J and I were close, to survive our poorly cast, horror show of a family we had to be. We were always in touch by phone, letters, instant messenger and emails. Our correspondence spans interesting times from handwritten letters, then typed, to using fancy computer packages like WordStar, one letter my brother excitedly tells of his new system Word for Windows, then onto emails and Instant Messenger.
It’s not Hollywood drama, it’s real. Real life, real love, real pain, sometimes really boring and sometimes really funny. There is much love and humour here.
Our letters start in 1991 when I have left Australia for self exile in England, I was 23 my brother 19 over the 13 years our letters read like any family’s I suppose, they tell of the two of us growing up & maturing (two very different things) our travels, careers, house mates, house moves, crisis of confidence, cancer, marriages and divorces, coming out, births, the judgement of our parents through eyes adjusted by our own adulthood and never ending dentist appointments. All life’s boxes have been ticked – some of them many times!

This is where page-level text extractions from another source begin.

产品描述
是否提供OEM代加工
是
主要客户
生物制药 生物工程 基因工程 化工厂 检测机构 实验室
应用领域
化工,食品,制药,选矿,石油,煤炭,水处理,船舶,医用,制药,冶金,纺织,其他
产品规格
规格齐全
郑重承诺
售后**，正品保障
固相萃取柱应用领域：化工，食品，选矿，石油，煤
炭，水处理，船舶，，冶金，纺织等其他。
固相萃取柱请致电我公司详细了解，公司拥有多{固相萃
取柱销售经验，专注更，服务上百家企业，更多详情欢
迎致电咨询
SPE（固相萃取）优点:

My brother was a fabulous observer, witty, sharp and cutting and had the gift of being able to convey it all to paper. In March 2004, J achieved his greatest desire, to die, he took his own life, he was 31.
I am doing this. I am working my through our letters, our diaries, his artwork (and I am trying to work out a way to set his library of books free into the world too) to share what we had, to confirm its existence, to accept that dying was J’s choice and that is ok, and that I will be ok and there is nothing wrong with being ‘just ok.’ You see sometimes I think he wasn’t real, that I imagined him but reading our to’ing and fro’ing I remember. I remember that my brother was here and that he loved me, reading and typing them fills my head with his voice and the room with my laughter.
Some of my parent’s friends have actually said to me that my brother was weak, a coward even, all the inane clichés suicide elicits. My brother and I share our history – we are the only people who know why we are who we became, but we don’t share a future. Daunting…. But I am doing this.
I guess to most these are just the musings of a dead man, I find it beautiful, entertaining, humorous and telling (a modern social history even and an honest picture of the tide of depression and anhedonia). And yes, of course I would say this because he is my brother, but you see we are each other’s last line of defence and I will keep defending him.